Он хорошо знал свое дело. Всю страну «ноуменов» он отгородил от человеческого опыта прочной стеной «непознаваемости». Но его шедевром были те ворота, которые он проделал в этой стене: ворота «практического разума». Их магическое свойство заключается в том, что идолы без труда проходят через них в мир опыта; но перед человеческим познанием ворота эти моментально захлопываются. Личное божество, бессмертие души, свободная воля в официальном мундире «категорического императива» спокойно и удобно отправляются из «эмпирея» в «эмпирию» и бесцеремонно там распоряжаются действиями людей, сурово наказывая их моральными страданиями, если они не слушаются; а завидев вдали научные методы, тотчас же улетают обратно в свою резиденцию и там хохочут между собой над усилиями людей, стремящихся выбиться из фетишистического рабства. Не правда ли, устроено великолепно?

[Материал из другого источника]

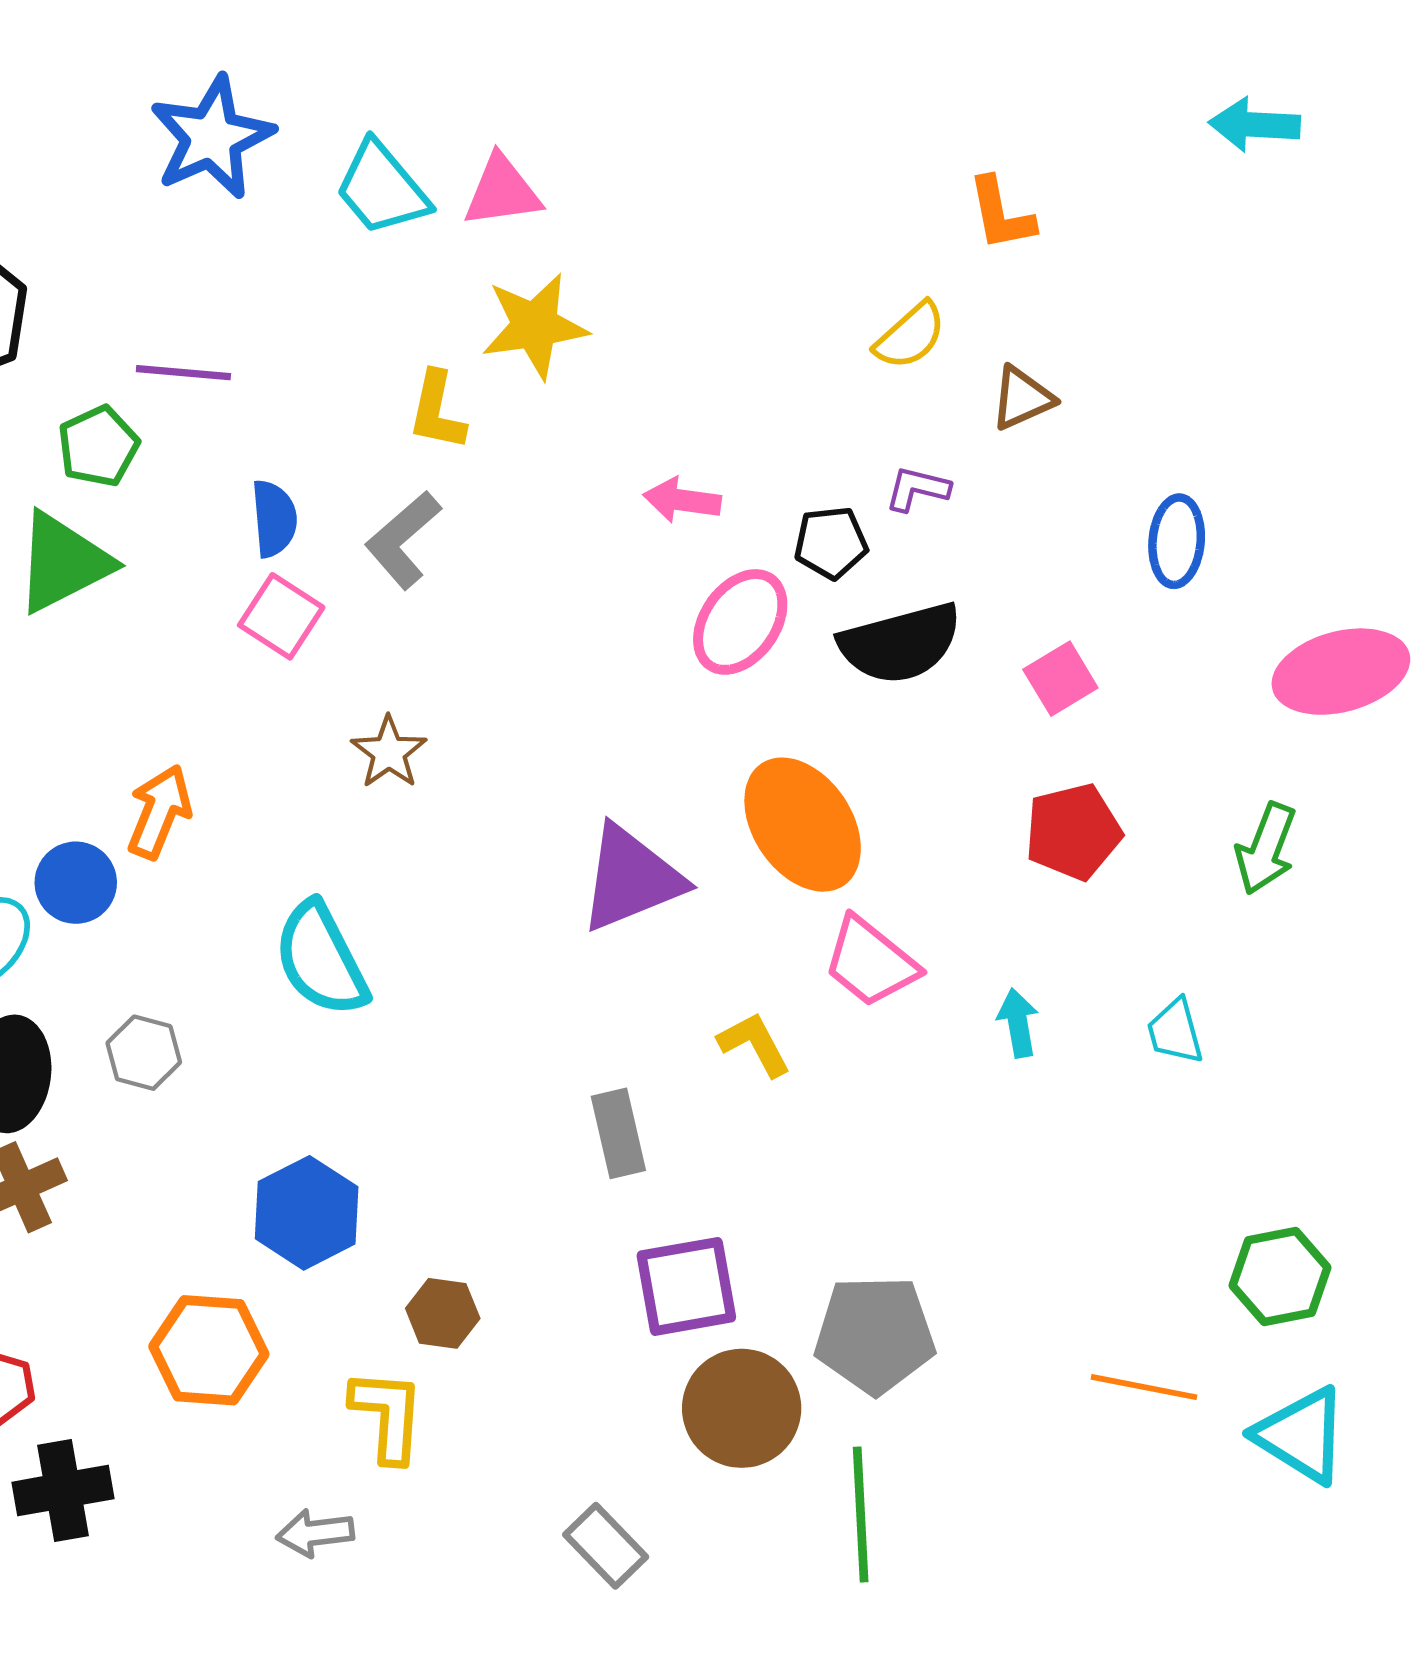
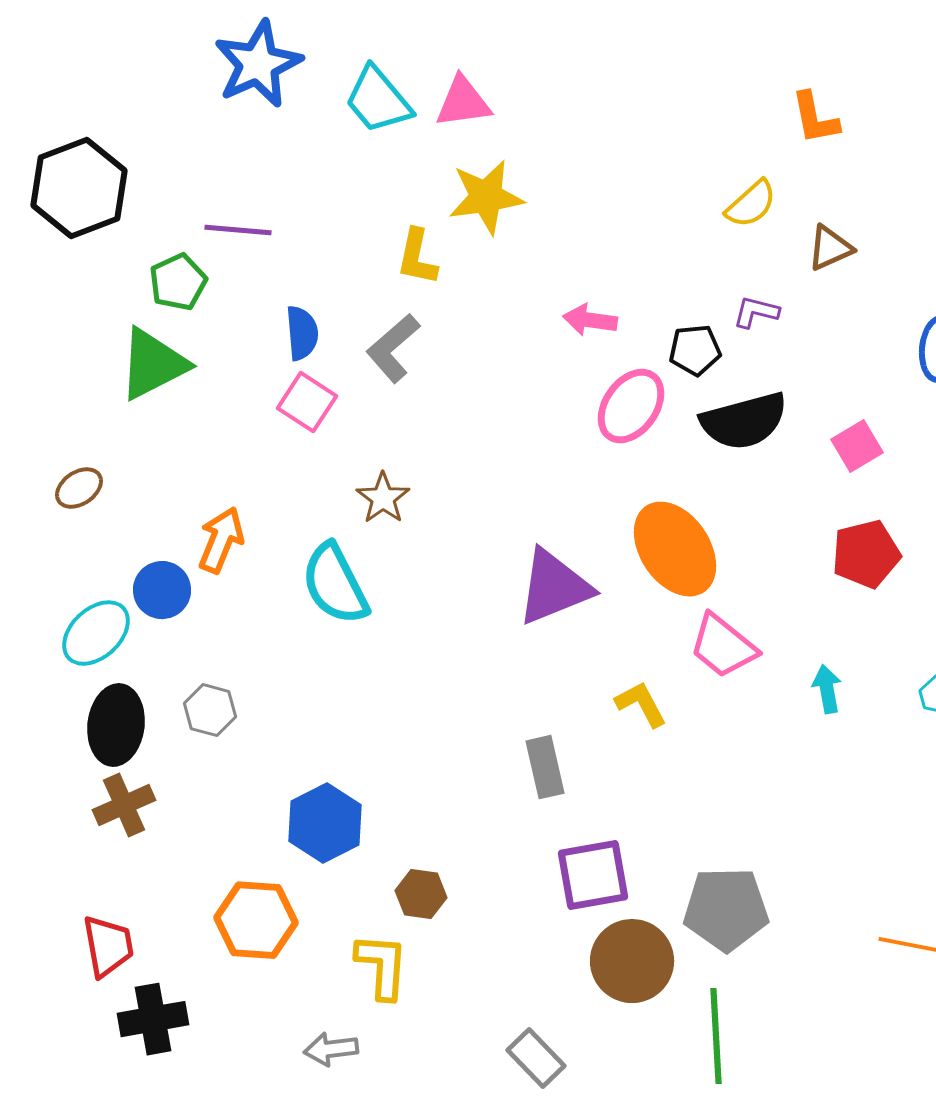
cyan semicircle: (321, 959) -> (335, 584), moved

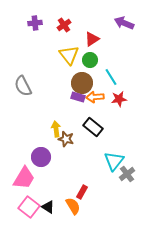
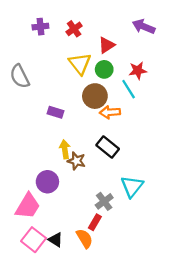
gray semicircle: (23, 86) -> (20, 76), moved
purple rectangle: (78, 97) -> (56, 112), moved
red star: (119, 99) -> (138, 71), moved
gray cross: (127, 174) -> (104, 201), moved

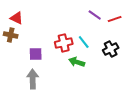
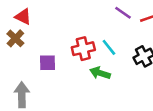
brown cross: (11, 35) -> (15, 38), turned 32
gray arrow: (33, 79) -> (22, 95), moved

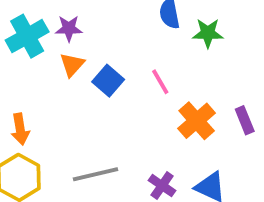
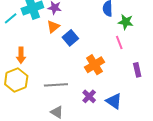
pink line: (160, 82) -> (119, 42), moved
orange cross: (197, 121) -> (95, 65), moved

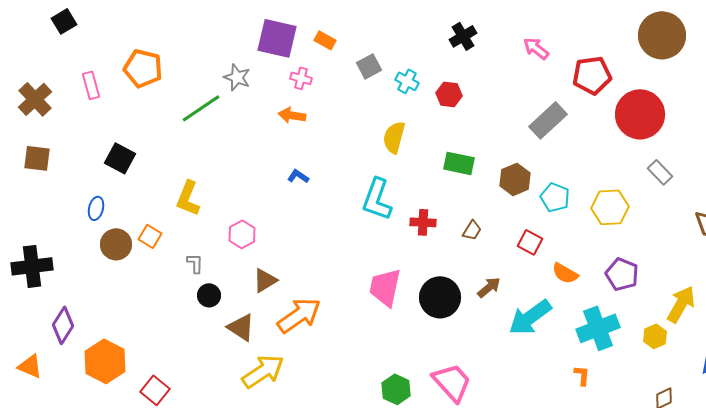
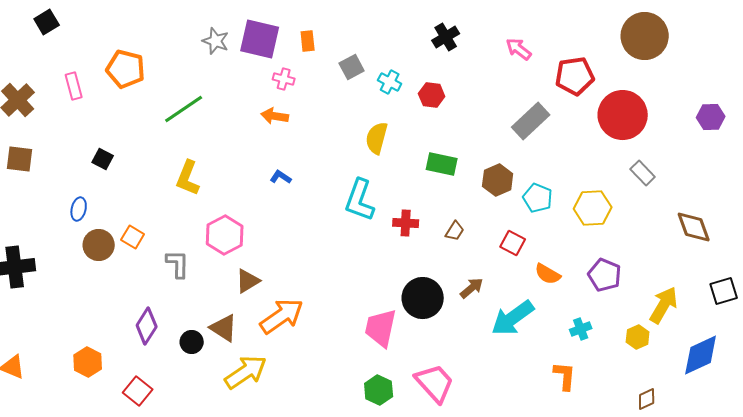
orange rectangle: (325, 40) -> (308, 41), turned 55
gray star: (237, 77) -> (216, 41), moved
black square: (120, 158) -> (103, 159), size x0.7
yellow L-shape: (188, 198) -> (188, 178), moved
pink hexagon: (242, 234) -> (225, 235), size x1.4
gray L-shape: (195, 263) -> (178, 264), size x1.4
pink trapezoid: (385, 287) -> (381, 328), moved
black circle: (209, 295) -> (192, 342), moved
purple diamond: (63, 325) -> (147, 326), moved
cyan cross: (598, 328) -> (581, 329), size x0.5
orange hexagon: (105, 361) -> (88, 362), size x0.7
orange L-shape: (582, 375) -> (565, 376), size x1.4

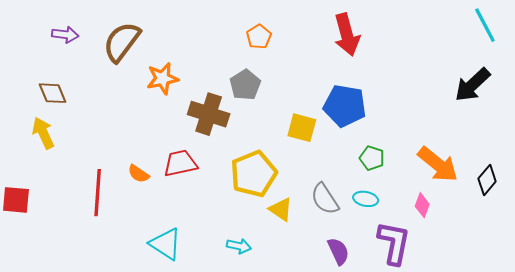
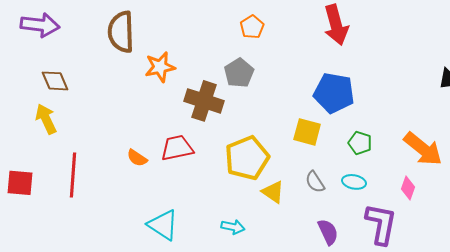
purple arrow: (65, 35) -> (40, 25), moved, size x1.5
brown semicircle: (122, 42) -> (121, 32), turned -39
yellow square: (302, 128) -> (307, 132), moved
red line: (98, 193) -> (73, 175), moved
gray semicircle: (325, 199) -> (315, 182), size x0.7

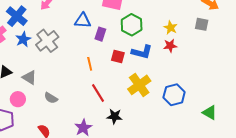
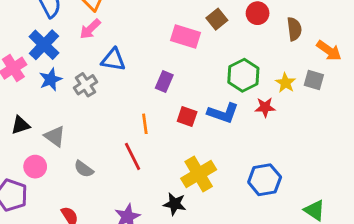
blue triangle: (83, 21) -> (113, 60), moved
green hexagon: (132, 25) -> (243, 75), moved
yellow star: (171, 28) -> (285, 83), moved
gray cross: (47, 41) -> (85, 85), size x0.7
yellow cross: (139, 85) -> (199, 174), moved
red line: (98, 93) -> (132, 156), moved

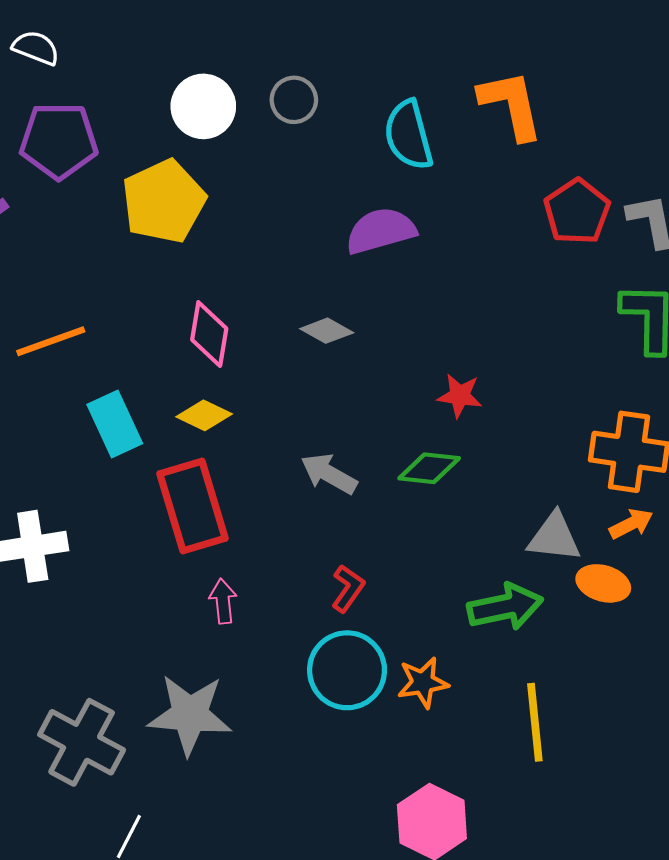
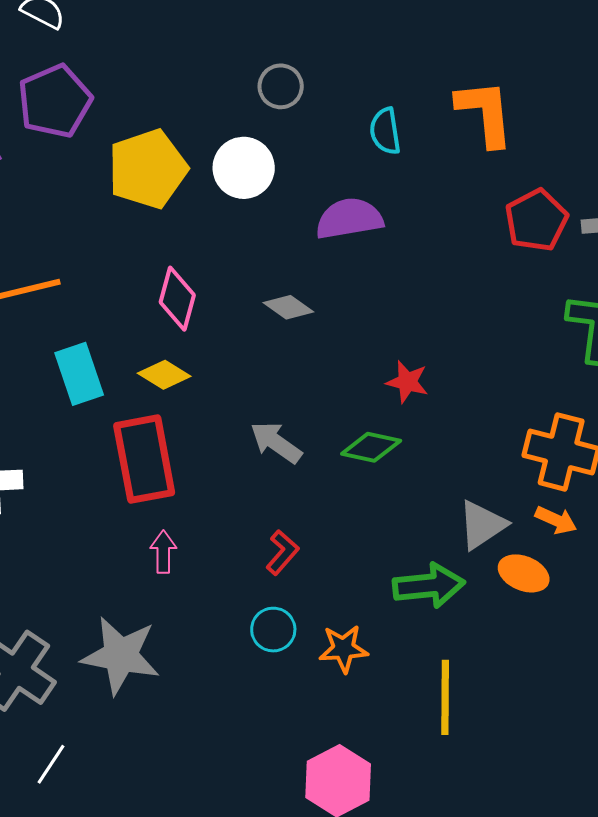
white circle: (203, 106) -> (244, 168), moved
cyan semicircle: (409, 135) -> (385, 131), size x0.7
purple pentagon: (59, 141) -> (55, 101), turned -30
orange arrow: (631, 524) -> (556, 520), turned 45
gray triangle: (554, 537) -> (482, 525), turned -46
cyan circle: (347, 670) -> (273, 630), size x0.6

Нападения на страну «ноуменов» со стороны революционного познания велись по двум типам. Одни мыслители пытались уничтожить ее целиком, разрушить до основания, причем, конечно, должны погибнуть и укрывшиеся в ней идолы. Другие считали лучшим исходом завоевание этой страны, причем идолы, лишенные убежища, должны будут низвергнуться в то безусловное, чуждое всякой метафизики «ничто», которое есть смерть. Представителями первого плана компаний являются, по преимуществу, позитивисты, второго — материалисты.
Философскую тактику позитивистов мы рассмотрим на примере той школы, которая дала ее научную обработку — школы эмпириокритиков и Маха.
Констатируя, что познание имеет дело только с материалом опыта, и что «вещь в себе» есть абстракция от этого материала, абстракция познавательно пустая, равная нулю, — они ее отбрасывают и остаются при мире опыта, который и стараются как можно лучше познавательно систематизировать. Позиция с формальной стороны превосходная; но с точки зрения историко-философской критики тут остается большой пробел. Ведь эта самая «вещь в себе» тоже служила раньше для систематизации опыта, и ее живучесть ясно показывает, что она эту роль выполняла в некоторых отношениях недурно. Что же стало с этой ролью? Куда девалась положительная функция «вещи в себе»?
Авенариус, сам о том не стараясь, вплотную подошел к началу решения этого вопроса в своем учении об интроекции, но тут он и остановился, потому что и в историческом анализе понятий ему чужда была социально-философская точка зрения. Это судьба даже лучше буржуазных мыслителей.